**EXTRACTED ENTRIES**
▶

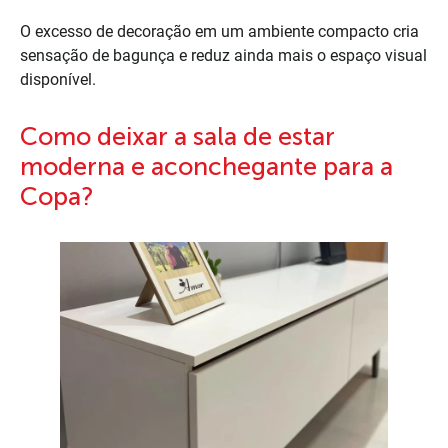
O excesso de decoração em um ambiente compacto cria
sensação de bagunça e reduz ainda mais o espaço visual
disponível.
Como deixar a sala de estar
moderna e aconchegante para a
Copa?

◀

**EXERCISE GOAL**
When a line carries an image, skip the image and repeat everything else above exactly as written.

**ANSWER AREA**
O excesso de decoração em um ambiente compacto cria
sensação de bagunça e reduz ainda mais o espaço visual
disponível.
Como deixar a sala de estar
moderna e aconchegante para a
Copa?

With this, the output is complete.